Al fautore della complessa riconciliazione familiare, Anderson assegna un destino tragicomico: Royal viene colpito da un infarto mentre assalta con Chas e i nipoti un camion dell’immondizia. Chas è l’unico testimone della morte del padre, che gli sorride prima di spirare.

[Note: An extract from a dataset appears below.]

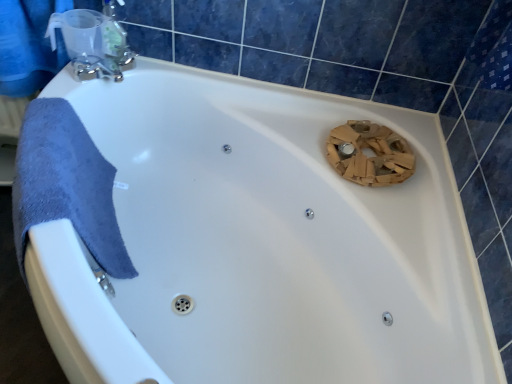 Locate an element on the screen. free space in front of satin nickel faucet at upper left is located at coordinates (85, 81).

Nella scena finale emerge la modalità, propria del regista, di rappresentare il lutto. Pioviggina, è il crepuscolo, e la famiglia Tenenbaum si trova nel cimitero, davanti alla tomba appena chiusa di Royal. Nessuno parla, c’è silenzio. La lapide recita: Royal Tenenbaum died tragically rescuing his family from the wreckage of a destroyed sinking battleship. Certamente un epitaffio esaustivo. Sulle note di Everyone (Van Morrison), la famiglia comincia a uscire dal cimitero. La canzone dice:

 

We shall walk again, all along the lane

Down the avenue, just like we used to.


Queste sono le parole che Anderson sceglie come sottofondo per la conclusione del film. La famiglia cammina ancora, proprio come era solita fareL’idea di continuare ad andare avanti, insieme, è propria anche di The Darjeeling Limited, che nelle sue ultime scene ritrae i fratelli che saltano sul treno per tornare a casa. Per i Tenenbaum – come per i Whitman – andare avanti dopo una perdita è possibile (o forse solo più semplice) dopo che la famiglia si è riavvicinata.